A professor at Antioch University in California argued this month that Game of Thrones encourages its audience to embrace white supremacy.
Antioch University Professor Timothy Malone argued that Game of Thrones pushed a “white supremacist” message in a recent column. Malone argued in the column that “white supremacist” themes appear throughout the plot of the popular show, which recently aired its final episode.
It is whiteness as social capital – you may be poor and at the bottom of the hierarchy, but at least you’re not Black, (or in this case, an ice zombie). That’s why they were located beyond the wall (the prison). In the show, they become deputized in the struggle against White Walkers; in reality, the device has been to turn some percentage of them into cops and prison guards with good benefits to ensure their loyalty to white supremacist capital. The key here is that the Wildings are fundamentally on the human side of the “human vs. subhuman/contaminant” binary, just relegated to the role of front-line enforcers of the order.
Malone argues that the fictional television show encourages its multiracial audience to adopt the mindset of “white supremacy.”
The ideological work further comes in the form of crafting identifications with a particular house: Targaryen, Lannister, Stark. With whom do you identify? Are you “team” Stark? Targaryen? Lannister? All offer different configurations of neoliberal white supremacist capital for its multicultural audience to cheer for.
On May 18, Malone doubled down on his beliefs during an interview with Salon.

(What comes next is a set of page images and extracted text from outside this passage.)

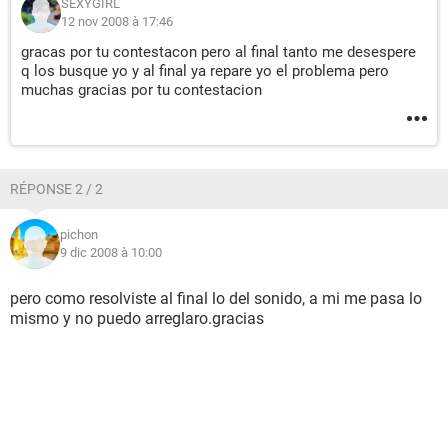
SEXYGIRL
12 nov 2008 à 17:46
gracas por tu contestacon pero al final tanto me desespere
q los busque yo y al final ya repare yo el problema pero
muchas gracias por tu contestacion
RÉPONSE 2 / 2
pichon
9 dic 2008 à 10:00
pero como resolviste al final lo del sonido, a mi me pasa lo
mismo y no puedo arreglaro.gracias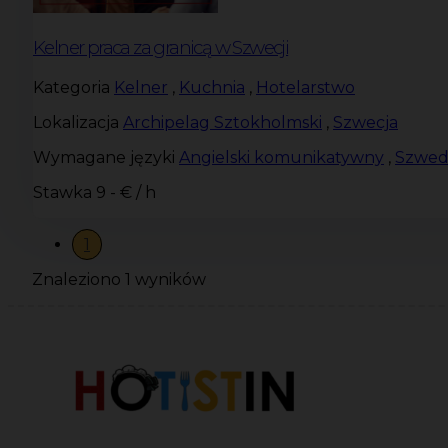
Kelner praca za granicą w Szwecji
Kategoria
Kelner
,
Kuchnia
,
Hotelarstwo
Lokalizacja
Archipelag Sztokholmski
,
Szwecja
Wymagane języki
Angielski komunikatywny
,
Szwed
Stawka
9 - € / h
1
Znaleziono 1 wyników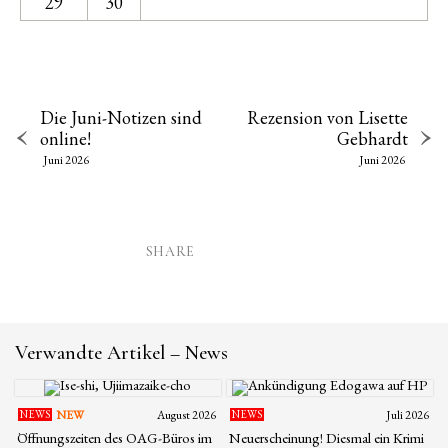
29
30
Die Juni-Notizen sind
Rezension von Lisette
online!
Gebhardt
Juni 2026
Juni 2026
SHARE
Verwandte Artikel – News
NEWS
NEW
August 2026
NEWS
Juli 2026
Öffnungszeiten des OAG-Büros im
Neuerscheinung! Diesmal ein Krimi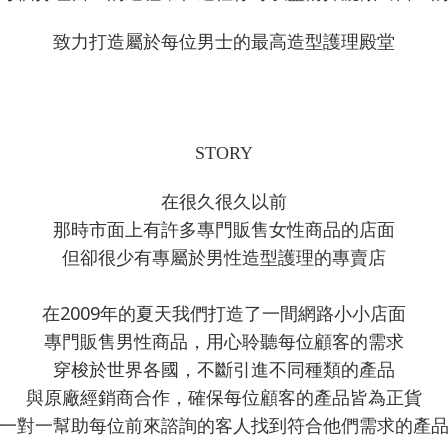
致力打造屬於每位男士的最高造型護理殿堂
STORY
在很久很久以前
那時市面上有許多專門販售女性商品的店面
但卻很少有專屬於男性造型護理的專賣店
2009
在
年的夏天我們打造了一間網路小小店面
專門販售男性商品，用心聆聽每位顧客的需求
穿梭於世界各國，不斷引進不同種類的產品
與原廠經銷商合作，確保每位顧客的產品皆為正貨
一對一幫助每位前來諮詢的客人找到符合他們需求的產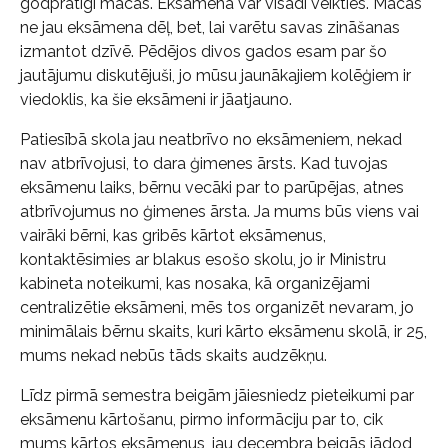
godprātīgi mācās. Eksāmenā var visādi veikties. Mācās
ne jau eksāmena dēļ, bet, lai varētu savas zināšanas
izmantot dzīvē. Pēdējos divos gados esam par šo
jautājumu diskutējuši, jo mūsu jaunākajiem kolēģiem ir
viedoklis, ka šie eksāmeni ir jāatjauno.
Patiesībā skola jau neatbrīvo no eksāmeniem, nekad
nav atbrīvojusi, to dara ģimenes ārsts. Kad tuvojas
eksāmenu laiks, bērnu vecāki par to parūpējas, atnes
atbrīvojumus no ģimenes ārsta. Ja mums būs viens vai
vairāki bērni, kas gribēs kārtot eksāmenus,
kontaktēsimies ar blakus esošo skolu, jo ir Ministru
kabineta noteikumi, kas nosaka, kā organizējami
centralizētie eksāmeni, mēs tos organizēt nevaram, jo
minimālais bērnu skaits, kuri kārto eksāmenu skolā, ir 25,
mums nekad nebūs tāds skaits audzēkņu.
Līdz pirmā semestra beigām jāiesniedz pieteikumi par
eksāmenu kārtošanu, pirmo informāciju par to, cik
mums kārtos eksāmenus, jau decembra beigās jādod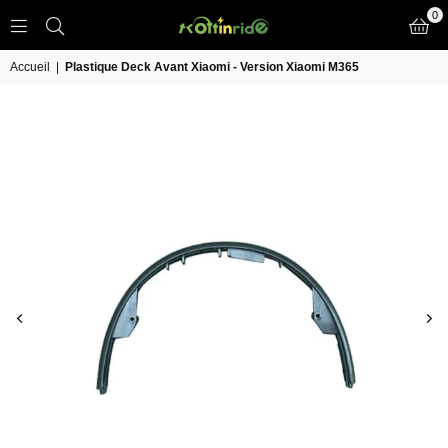
0
TROTT
IN
Accueil
|
Plastique Deck Avant Xiaomi - Version Xiaomi M365
RIDE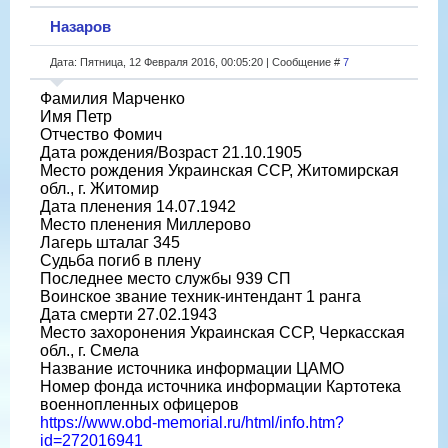
Назаров
Дата: Пятница, 12 Февраля 2016, 00:05:20 | Сообщение #
7
Фамилия Марченко
Имя Петр
Отчество Фомич
Дата рождения/Возраст 21.10.1905
Место рождения Украинская ССР, Житомирская
обл., г. Житомир
Дата пленения 14.07.1942
Место пленения Миллерово
Лагерь шталаг 345
Судьба погиб в плену
Последнее место службы 939 СП
Воинское звание техник-интендант 1 ранга
Дата смерти 27.02.1943
Место захоронения Украинская ССР, Черкасская
обл., г. Смела
Название источника информации ЦАМО
Номер фонда источника информации Картотека
военнопленных офицеров
https://www.obd-memorial.ru/html/info.htm?
id=272016941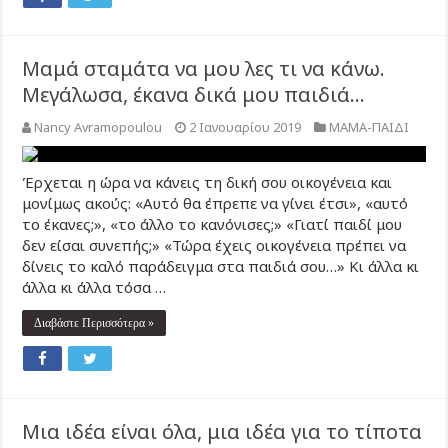
Μαμά σταμάτα να μου λες τι να κάνω.
Μεγάλωσα, έκανα δικά μου παιδιά…
Nancy Avramopoulou
2 Ιανουαρίου 2019
ΜΑΜΑ-ΠΑΙΔΙ
Έρχεται η ώρα να κάνεις τη δική σου οικογένεια και
μονίμως ακούς: «Αυτό θα έπρεπε να γίνει έτσι», «αυτό
το έκανες;», «το άλλο το κανόνισες;» «Γιατί παιδί μου
δεν είσαι συνεπής;» «Τώρα έχεις οικογένεια πρέπει να
δίνεις το καλό παράδειγμα στα παιδιά σου…» Κι άλλα κι
άλλα κι άλλα τόσα …
Διαβάστε Περισσότερα »
Μια ιδέα είναι όλα, μια ιδέα για το τίποτα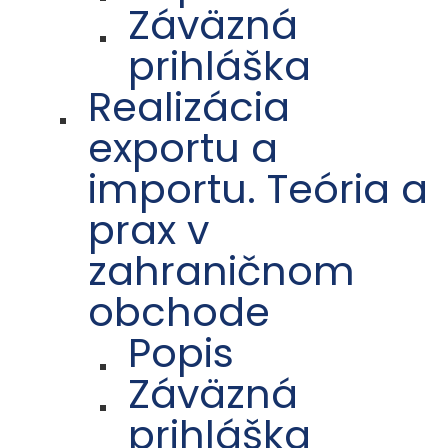
Záväzná
prihláška
Realizácia
exportu a
importu. Teória a
prax v
zahraničnom
obchode
Popis
Záväzná
prihláška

In the interview, Malone argued that the modern white supremacist worldview is inspired by fantasy fiction works like Lord of the Rings and Game of Thrones.
The Nazi and other white right-wing types who are using that imagery as we saw in Charlottesville and elsewhere are not invested in the real history of medieval or ancient Europe in the first place. What they are invested in are things like “Lord of Rings” and “Game of Thrones.” These white supremacists are not scholars of European history.
The professor has not expressed his opinion on the series finale of Game of Thrones.